What the task requires: Please copy the leading lines of the entries below exactly, concluding with the line in which "Le capital de" occurs.

(Collected data)

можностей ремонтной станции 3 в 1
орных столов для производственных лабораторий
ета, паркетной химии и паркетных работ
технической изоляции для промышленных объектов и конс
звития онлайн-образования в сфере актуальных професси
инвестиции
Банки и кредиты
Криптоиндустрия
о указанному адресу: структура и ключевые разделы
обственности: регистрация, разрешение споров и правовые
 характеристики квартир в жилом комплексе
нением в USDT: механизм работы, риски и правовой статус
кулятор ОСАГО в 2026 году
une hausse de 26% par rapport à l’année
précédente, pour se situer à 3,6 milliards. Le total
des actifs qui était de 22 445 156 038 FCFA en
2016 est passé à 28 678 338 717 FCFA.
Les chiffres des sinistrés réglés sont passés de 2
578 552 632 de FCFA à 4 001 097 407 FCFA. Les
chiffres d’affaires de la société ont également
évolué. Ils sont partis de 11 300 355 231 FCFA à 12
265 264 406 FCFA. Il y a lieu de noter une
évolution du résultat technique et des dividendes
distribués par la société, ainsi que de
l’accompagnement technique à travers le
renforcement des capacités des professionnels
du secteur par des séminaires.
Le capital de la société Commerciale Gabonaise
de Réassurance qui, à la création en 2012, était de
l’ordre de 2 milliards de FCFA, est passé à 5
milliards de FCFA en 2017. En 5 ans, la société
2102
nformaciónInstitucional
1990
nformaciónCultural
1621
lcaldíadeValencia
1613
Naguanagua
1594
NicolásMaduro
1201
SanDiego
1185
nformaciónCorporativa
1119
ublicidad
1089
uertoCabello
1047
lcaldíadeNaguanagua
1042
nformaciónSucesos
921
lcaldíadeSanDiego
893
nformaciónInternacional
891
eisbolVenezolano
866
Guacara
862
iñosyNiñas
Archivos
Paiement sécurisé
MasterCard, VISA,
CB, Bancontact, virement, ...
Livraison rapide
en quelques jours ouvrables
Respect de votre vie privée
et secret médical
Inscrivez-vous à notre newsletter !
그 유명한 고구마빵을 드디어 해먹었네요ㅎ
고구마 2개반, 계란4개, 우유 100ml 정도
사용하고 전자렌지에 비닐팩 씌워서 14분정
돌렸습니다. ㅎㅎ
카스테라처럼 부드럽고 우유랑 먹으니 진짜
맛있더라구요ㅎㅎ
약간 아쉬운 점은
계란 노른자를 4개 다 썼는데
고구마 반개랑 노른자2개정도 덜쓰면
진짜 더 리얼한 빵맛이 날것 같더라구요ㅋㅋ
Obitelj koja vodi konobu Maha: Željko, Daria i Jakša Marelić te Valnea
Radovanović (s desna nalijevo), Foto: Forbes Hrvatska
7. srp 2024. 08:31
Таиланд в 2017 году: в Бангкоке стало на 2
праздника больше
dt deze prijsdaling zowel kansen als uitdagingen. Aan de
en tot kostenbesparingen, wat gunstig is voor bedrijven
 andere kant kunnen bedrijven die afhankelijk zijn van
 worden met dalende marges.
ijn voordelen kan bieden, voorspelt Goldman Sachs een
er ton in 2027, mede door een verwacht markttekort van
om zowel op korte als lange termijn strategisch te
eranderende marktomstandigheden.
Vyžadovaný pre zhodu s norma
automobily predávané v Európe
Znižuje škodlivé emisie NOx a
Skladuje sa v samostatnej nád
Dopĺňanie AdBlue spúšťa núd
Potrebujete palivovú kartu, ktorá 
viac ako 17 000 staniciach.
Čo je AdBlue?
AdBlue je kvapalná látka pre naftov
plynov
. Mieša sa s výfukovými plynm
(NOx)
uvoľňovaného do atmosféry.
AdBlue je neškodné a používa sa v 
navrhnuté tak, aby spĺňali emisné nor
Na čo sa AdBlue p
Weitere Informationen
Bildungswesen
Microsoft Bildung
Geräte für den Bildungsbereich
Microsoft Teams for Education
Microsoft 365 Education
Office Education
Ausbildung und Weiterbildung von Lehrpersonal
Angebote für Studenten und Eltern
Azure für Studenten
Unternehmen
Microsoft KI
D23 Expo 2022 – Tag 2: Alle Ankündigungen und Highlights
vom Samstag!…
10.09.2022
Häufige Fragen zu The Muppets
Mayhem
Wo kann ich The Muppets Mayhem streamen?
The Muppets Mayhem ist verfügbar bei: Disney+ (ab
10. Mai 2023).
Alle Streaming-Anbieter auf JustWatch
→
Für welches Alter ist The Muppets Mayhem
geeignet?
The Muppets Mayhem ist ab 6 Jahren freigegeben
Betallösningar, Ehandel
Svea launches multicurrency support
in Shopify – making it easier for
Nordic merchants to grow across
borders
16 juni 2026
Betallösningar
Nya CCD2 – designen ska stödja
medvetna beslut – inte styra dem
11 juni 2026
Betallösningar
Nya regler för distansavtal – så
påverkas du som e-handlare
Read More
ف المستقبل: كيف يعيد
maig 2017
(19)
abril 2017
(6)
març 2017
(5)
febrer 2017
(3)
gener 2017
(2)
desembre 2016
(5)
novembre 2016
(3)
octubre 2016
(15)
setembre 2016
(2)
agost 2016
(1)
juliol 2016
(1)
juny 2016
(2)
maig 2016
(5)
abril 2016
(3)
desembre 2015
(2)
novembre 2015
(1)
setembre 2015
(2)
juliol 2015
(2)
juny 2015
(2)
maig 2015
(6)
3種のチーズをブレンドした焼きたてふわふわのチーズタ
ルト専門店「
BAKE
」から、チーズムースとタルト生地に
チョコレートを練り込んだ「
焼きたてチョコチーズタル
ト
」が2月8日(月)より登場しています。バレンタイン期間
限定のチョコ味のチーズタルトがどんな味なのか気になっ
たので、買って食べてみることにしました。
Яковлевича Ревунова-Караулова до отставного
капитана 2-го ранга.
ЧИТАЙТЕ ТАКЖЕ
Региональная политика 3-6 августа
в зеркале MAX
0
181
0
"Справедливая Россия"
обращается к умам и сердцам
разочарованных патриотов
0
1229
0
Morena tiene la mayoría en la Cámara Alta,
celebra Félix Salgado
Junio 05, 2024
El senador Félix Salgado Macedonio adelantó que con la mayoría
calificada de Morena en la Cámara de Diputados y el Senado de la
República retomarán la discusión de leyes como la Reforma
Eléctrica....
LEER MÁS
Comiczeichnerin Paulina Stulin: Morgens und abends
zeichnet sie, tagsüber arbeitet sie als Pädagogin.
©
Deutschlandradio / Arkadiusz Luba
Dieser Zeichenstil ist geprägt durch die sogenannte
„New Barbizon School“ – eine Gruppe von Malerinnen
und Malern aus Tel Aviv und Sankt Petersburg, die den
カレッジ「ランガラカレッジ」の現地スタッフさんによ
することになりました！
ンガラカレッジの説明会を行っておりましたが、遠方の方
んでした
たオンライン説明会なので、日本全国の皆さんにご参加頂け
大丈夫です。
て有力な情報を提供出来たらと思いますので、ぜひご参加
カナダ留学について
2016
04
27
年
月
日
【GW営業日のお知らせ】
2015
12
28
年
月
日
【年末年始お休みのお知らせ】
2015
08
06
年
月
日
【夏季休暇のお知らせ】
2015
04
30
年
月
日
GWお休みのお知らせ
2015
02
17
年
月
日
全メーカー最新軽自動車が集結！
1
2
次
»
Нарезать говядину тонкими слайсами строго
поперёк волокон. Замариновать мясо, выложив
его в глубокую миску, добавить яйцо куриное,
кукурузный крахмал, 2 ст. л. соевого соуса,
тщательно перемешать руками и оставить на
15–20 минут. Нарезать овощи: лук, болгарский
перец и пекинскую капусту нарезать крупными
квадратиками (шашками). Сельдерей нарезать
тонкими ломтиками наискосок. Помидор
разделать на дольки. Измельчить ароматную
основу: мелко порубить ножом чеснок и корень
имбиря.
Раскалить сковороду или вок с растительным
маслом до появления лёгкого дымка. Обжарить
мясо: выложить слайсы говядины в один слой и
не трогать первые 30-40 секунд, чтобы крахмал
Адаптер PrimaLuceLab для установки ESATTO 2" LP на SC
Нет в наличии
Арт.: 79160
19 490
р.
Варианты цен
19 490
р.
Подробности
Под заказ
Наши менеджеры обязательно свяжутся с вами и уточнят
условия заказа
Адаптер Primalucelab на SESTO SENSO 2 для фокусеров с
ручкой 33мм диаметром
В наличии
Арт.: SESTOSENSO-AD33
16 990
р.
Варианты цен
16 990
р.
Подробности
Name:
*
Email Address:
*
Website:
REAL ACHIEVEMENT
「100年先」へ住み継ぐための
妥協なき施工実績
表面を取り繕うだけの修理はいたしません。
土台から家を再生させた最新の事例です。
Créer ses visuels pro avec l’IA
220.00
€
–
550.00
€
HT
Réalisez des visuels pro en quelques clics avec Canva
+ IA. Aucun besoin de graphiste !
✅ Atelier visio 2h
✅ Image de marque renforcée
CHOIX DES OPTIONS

Solution for this exercise:
можностей ремонтной станции 3 в 1
орных столов для производственных лабораторий
ета, паркетной химии и паркетных работ
технической изоляции для промышленных объектов и конс
звития онлайн-образования в сфере актуальных професси
инвестиции
Банки и кредиты
Криптоиндустрия
о указанному адресу: структура и ключевые разделы
обственности: регистрация, разрешение споров и правовые
 характеристики квартир в жилом комплексе
нением в USDT: механизм работы, риски и правовой статус
кулятор ОСАГО в 2026 году
une hausse de 26% par rapport à l’année
précédente, pour se situer à 3,6 milliards. Le total
des actifs qui était de 22 445 156 038 FCFA en
2016 est passé à 28 678 338 717 FCFA.
Les chiffres des sinistrés réglés sont passés de 2
578 552 632 de FCFA à 4 001 097 407 FCFA. Les
chiffres d’affaires de la société ont également
évolué. Ils sont partis de 11 300 355 231 FCFA à 12
265 264 406 FCFA. Il y a lieu de noter une
évolution du résultat technique et des dividendes
distribués par la société, ainsi que de
l’accompagnement technique à travers le
renforcement des capacités des professionnels
du secteur par des séminaires.
Le capital de la société Commerciale Gabonaise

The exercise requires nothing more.